Wednesday, February 13, 2008
Paul William Scott Anderson (born March 4, 1965 in Newcastle-upon-Tyne, England) is a film director who regularly works in sci-fi movies and video game adaptations.
Biography
Anderson graduated from the University of Warwick as the youngest student to achieve a BA in Film & Literature. He made his debut as the writer-director of Shopping, which starred Sean Pertwee, Jude Law and Sadie Frost as thieves who smashed cars into storefronts. When released in his native England, it was banned in some cinemas, and only came to the United States as an edited, direct to video release.
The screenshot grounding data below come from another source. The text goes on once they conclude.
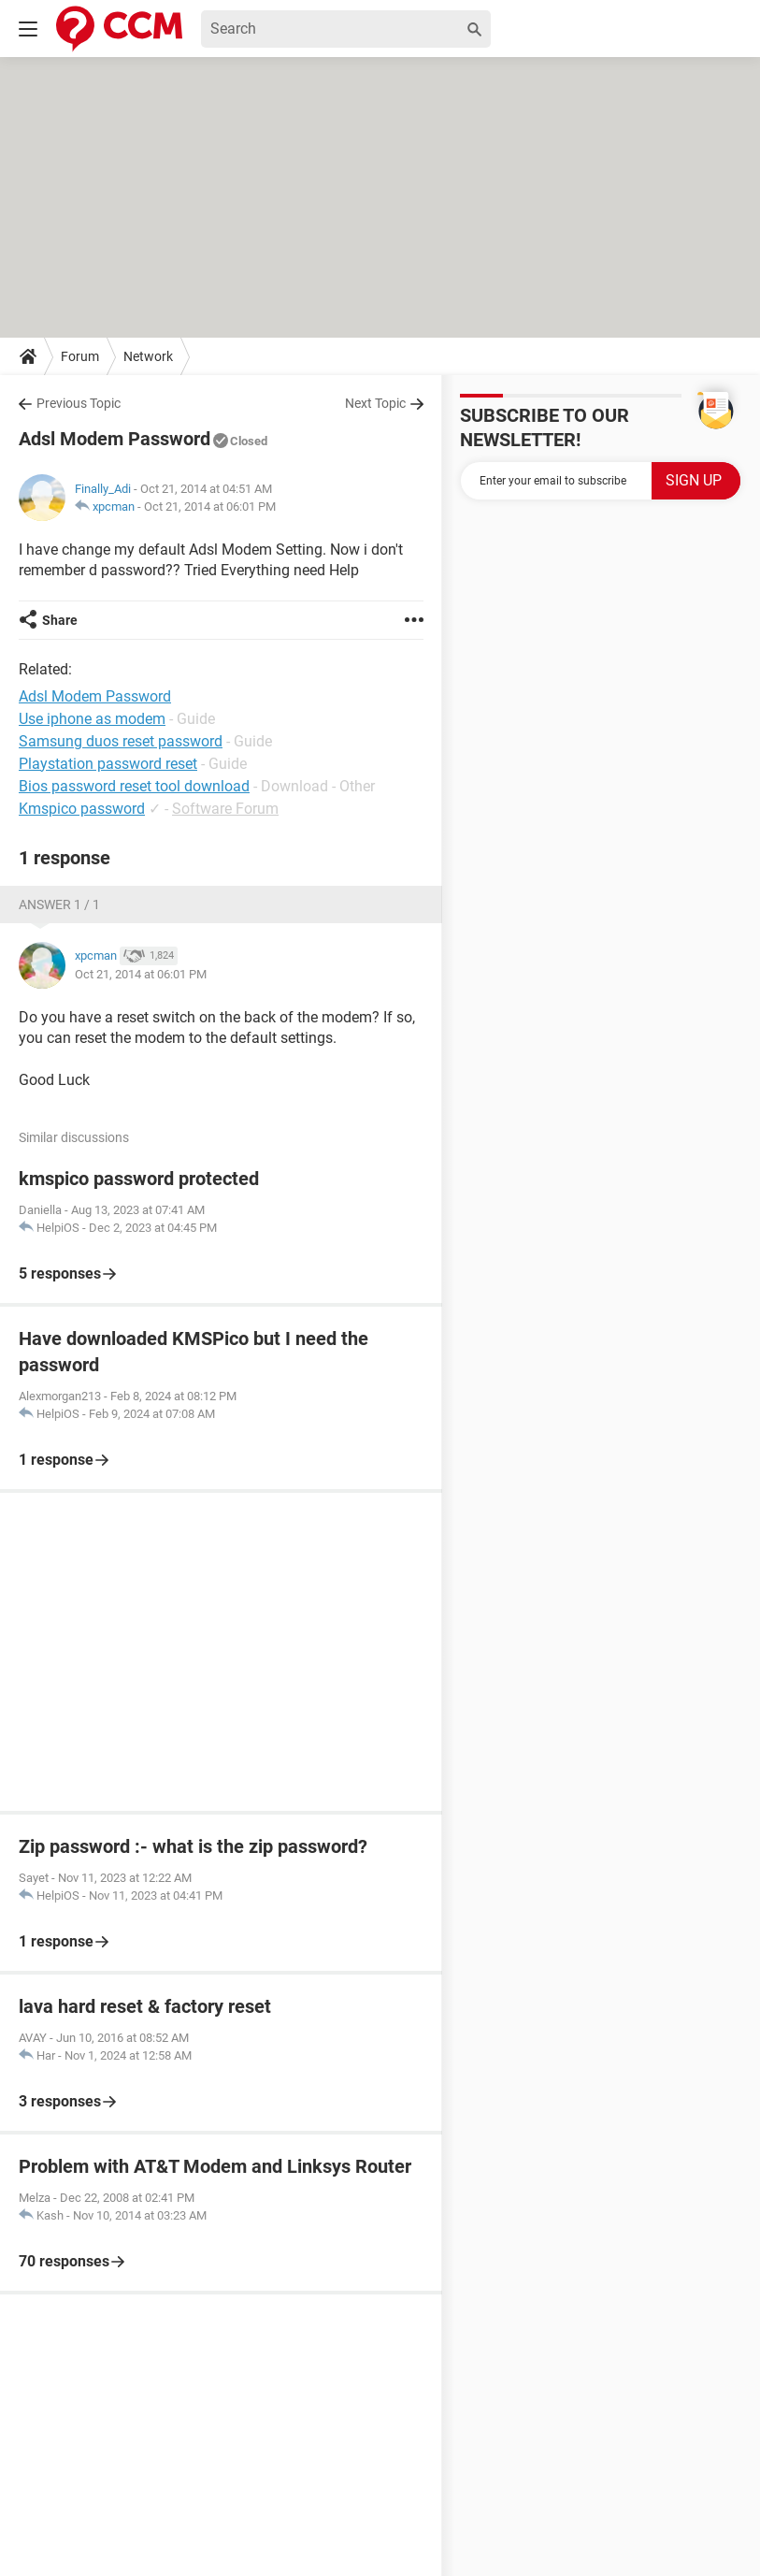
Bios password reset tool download (134, 786)
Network (148, 356)
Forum (80, 356)
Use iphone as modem (92, 719)
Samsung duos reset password (120, 741)
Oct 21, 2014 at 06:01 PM (210, 506)
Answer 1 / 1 (59, 904)
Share (60, 620)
After this, he directed the successful 1995 video game adaptation Mortal Kombat. While prior video game movies, like Street Fighter and Super Mario Bros., had been all-out disasters, Mortal Kombat was well received by fans, and some critics. He declined to direct the sequel, Mortal Kombat: Annihilation which was not well received by critics or fans. Anderson was asked to direct a third movie, Mortal Kombat: Devastation, but declined again.
The success of Mortal Kombat gave Anderson free reign to choose his next project, Soldier, written by Blade Runner screenwriter David Webb Peoples. Intended as a Sidequel to Blade Runner, the movie was set in the same universe (but not the same planet), and contained numerous references to Blade Runner. Kurt Russell was attached to star, but was unavailable at the time, which delayed the production. In the meantime, Anderson made Event Horizon, which took the premise of the classic sci-fi novel and film Solaris, but filled it with Hellraiser-style horror scenes. The film was poorly received at the box office, and Anderson blamed the failure on studio-enforced cuts. While not a box-office success, the film gained a small cult following.
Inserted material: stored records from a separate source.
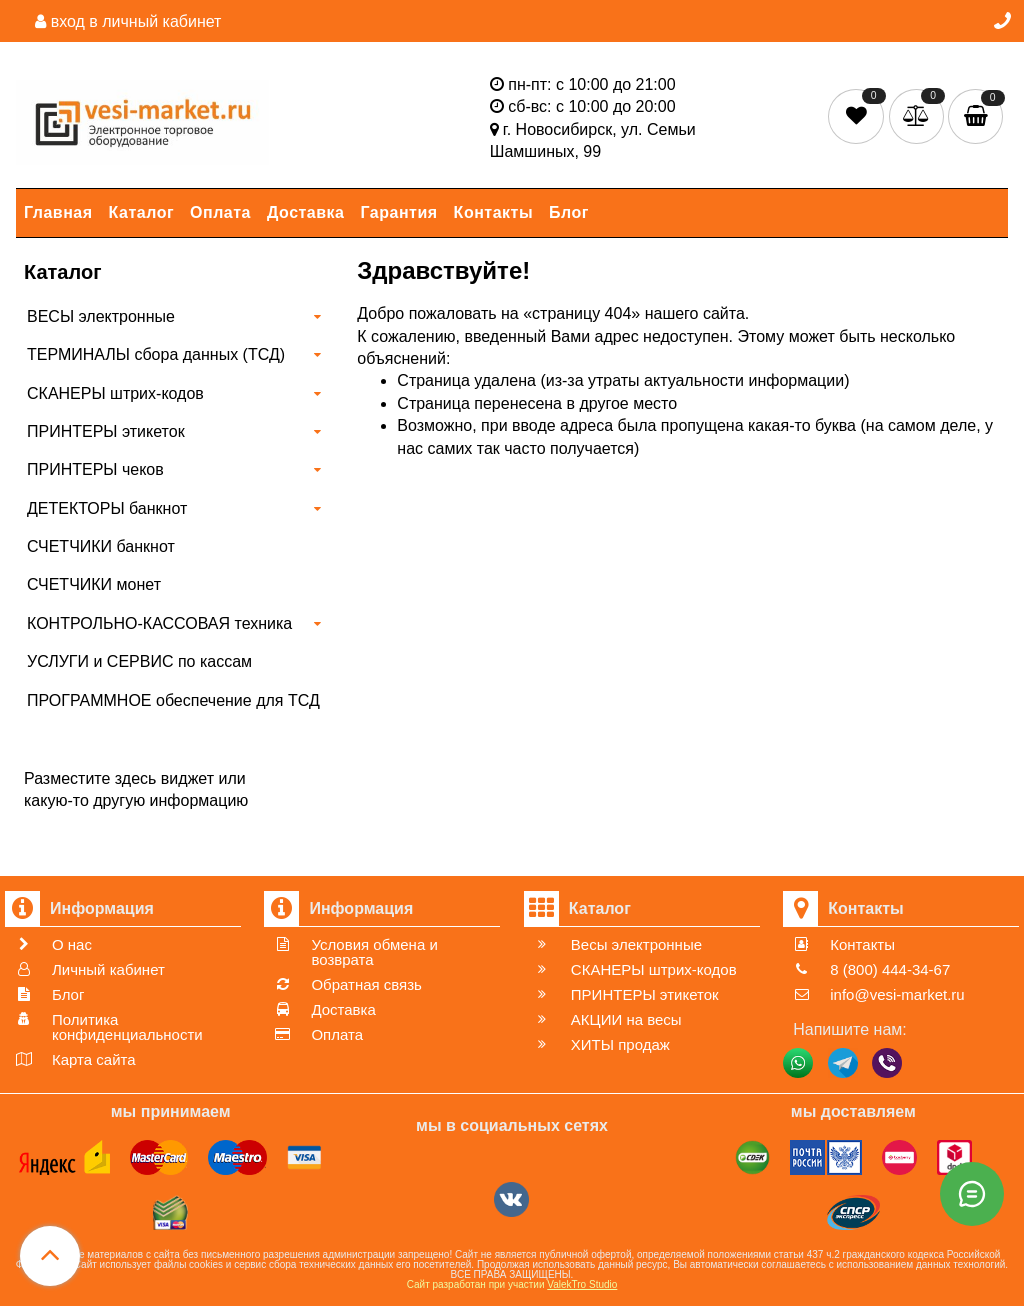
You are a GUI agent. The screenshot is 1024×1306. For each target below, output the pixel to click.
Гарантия (399, 212)
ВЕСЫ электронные (101, 316)
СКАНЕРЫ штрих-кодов (115, 393)
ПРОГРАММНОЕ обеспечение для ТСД (173, 700)
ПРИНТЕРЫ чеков (95, 469)
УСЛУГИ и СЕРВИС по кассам (139, 661)
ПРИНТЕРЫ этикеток (106, 431)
Soldier was eventually completed and released in 1998, and was a disaster both commercially and critically.
After the poor performance of both Event Horizon and Soldier, Anderson was forced to think smaller. His planned remake of the cult film Death Race 2000 was put on hold, and he set about writing and directed a TV movie, The Sight, in 2000. It was a minor success, and Anderson returned the cinema screens in 2002 when he wrote and directed an adaptation of the survival horror series Resident Evil. It was at this point that, to avoid confusion to American auteur Paul Thomas Anderson, he began to credit himself as "Paul W. S. Anderson."
Working with a moderate budget in comparison to his other movies, Resident Evil was a commercial success in cinemas and on DVD , prompting Anderson to write (but not direct) the sequels, Resident Evil: Apocalypse and Resident Evil: Extinction.
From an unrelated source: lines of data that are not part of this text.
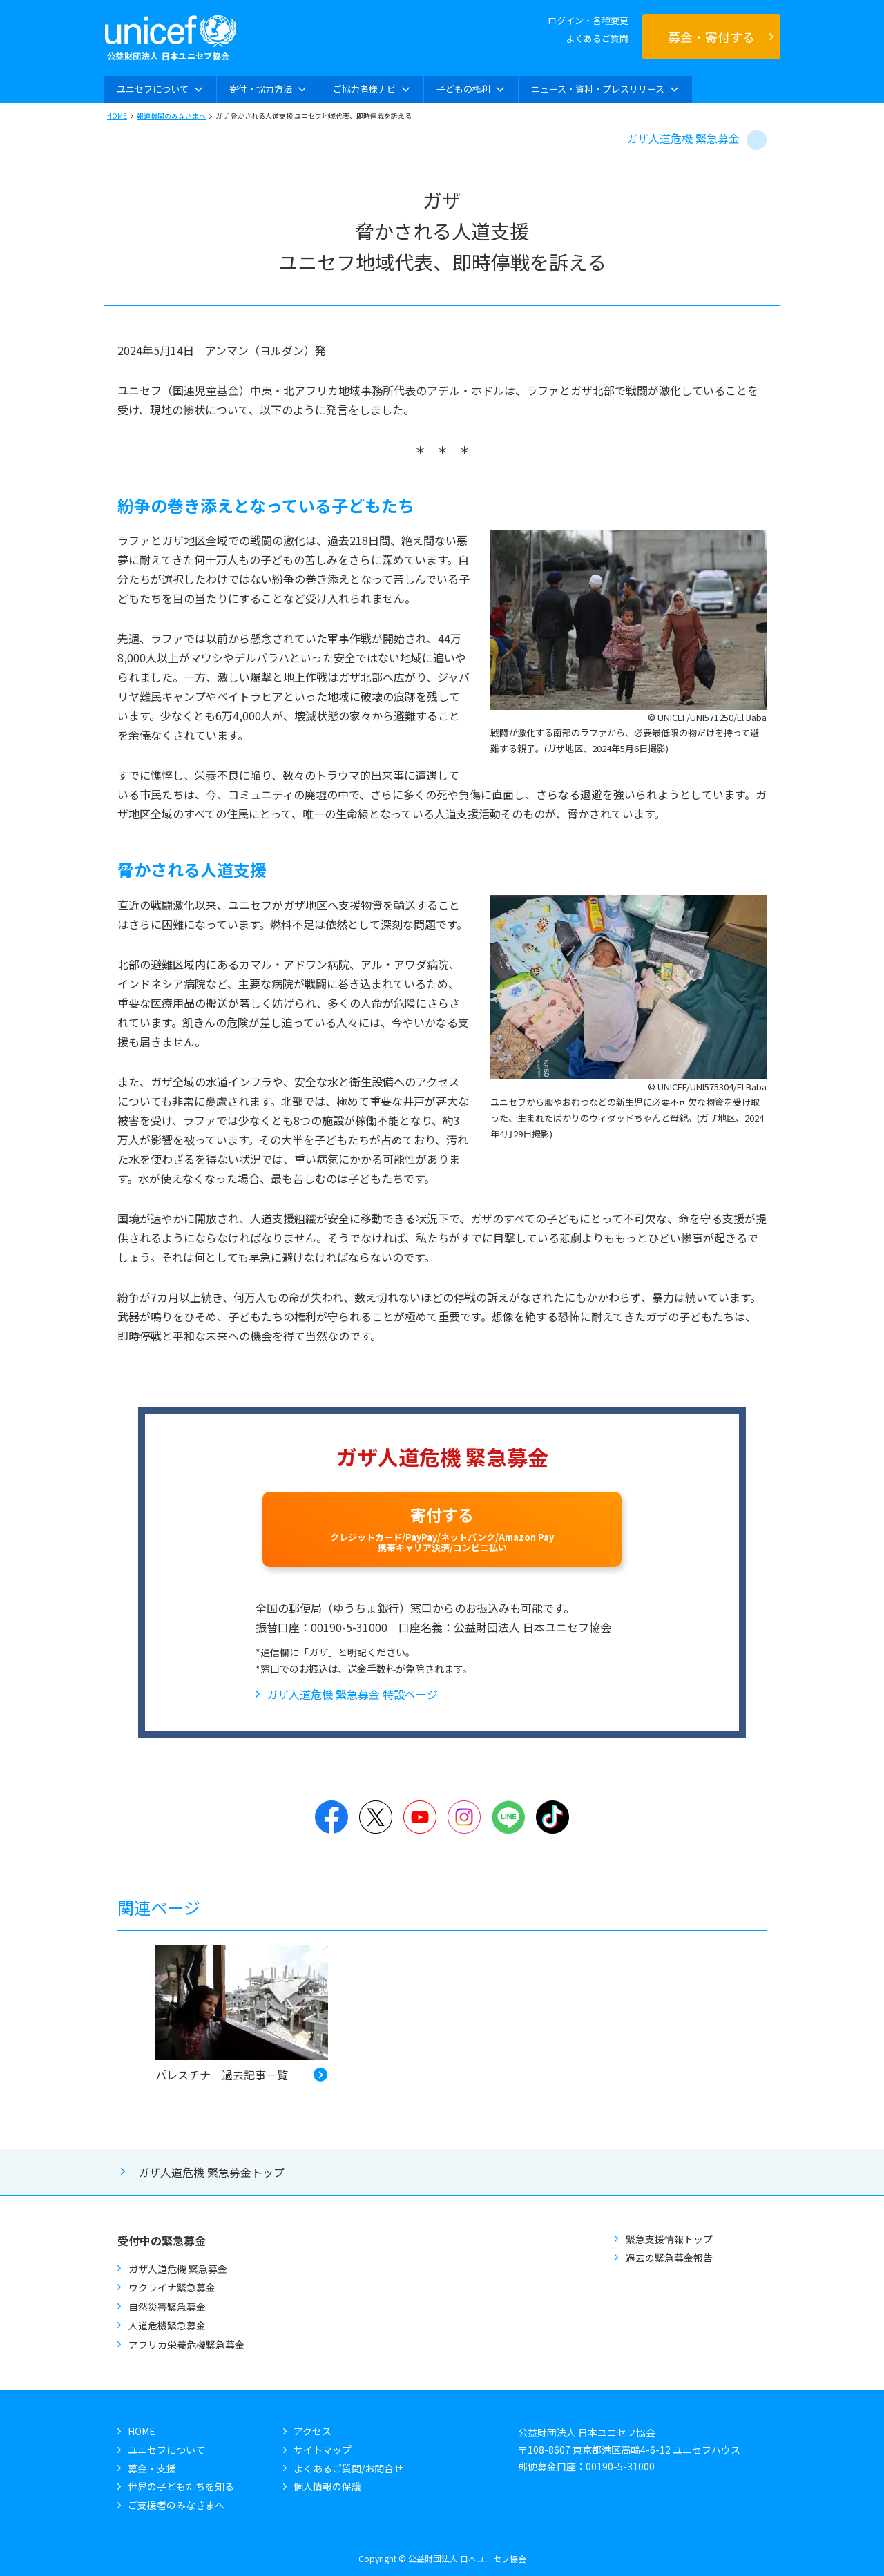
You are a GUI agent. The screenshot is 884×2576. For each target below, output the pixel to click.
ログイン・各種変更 (588, 20)
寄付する (442, 1528)
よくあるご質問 (597, 38)
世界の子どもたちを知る (181, 2486)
Anderson's next project was the much-anticipated Alien vs. Predator, a concept popularized by a series of Dark Horse Comics and later hinted at in Predator 2. A movie version had been stuck in development for years despite the franchise crossing into every other form of media, from books to comics to video games. The fact Alien vs. Predator was being made at all was enough to get many fans of the originals onboard from the second the project was greenlighted. Some, however, were unhappy with the choice of Anderson as the writer and director, and had the opposite reaction, writing it off as a failure before it had even entered production.
Career
In April 2007, it was announced that he and actress Milla Jovovich are expecting a baby girl in November 2007. The two met when Anderson directed her in the first Resident Evil. They were engaged in March 2003, but no wedding date has been set.
Production relations
Filmography
Filmography
Anderson wrote the third and final movie in the Resident Evil-film series, Resident Evil: Extinction, due to be released in the fall of 2007. He is also working on other non-video game related films such as Necropolis, Man with the Football and Deathrace 3000.
It was recently announced that Anderson will direct a remake of the 1980 British gangster film The Long Good Friday. The London setting of the original will now be updated to Miami.
Man with the Football (2008)
Death Race (2008)
The Long Good Friday (2008)
Necropolis (2009) Criticisms
Anderson has developed such a negative reputation among some that, as an April Fool's joke, a J. R. R. Tolkien fansite www.theonering.net "revealed" that Anderson would direct an adaptation of The Hobbit after Peter Jackson's The Lord of the Rings movies had finished. This was met with widespread horror from wary Tolkien fans.
Screenwriter Peter Briggs, who had penned the very first Alien vs. Predator screenplay, disputed some of Anderson's other comments in an online interview, saying Anderson's claim that Briggs' original screenplay was "locked down" was incorrect, and that many elements of Anderson's screenplay were suspiciously similar.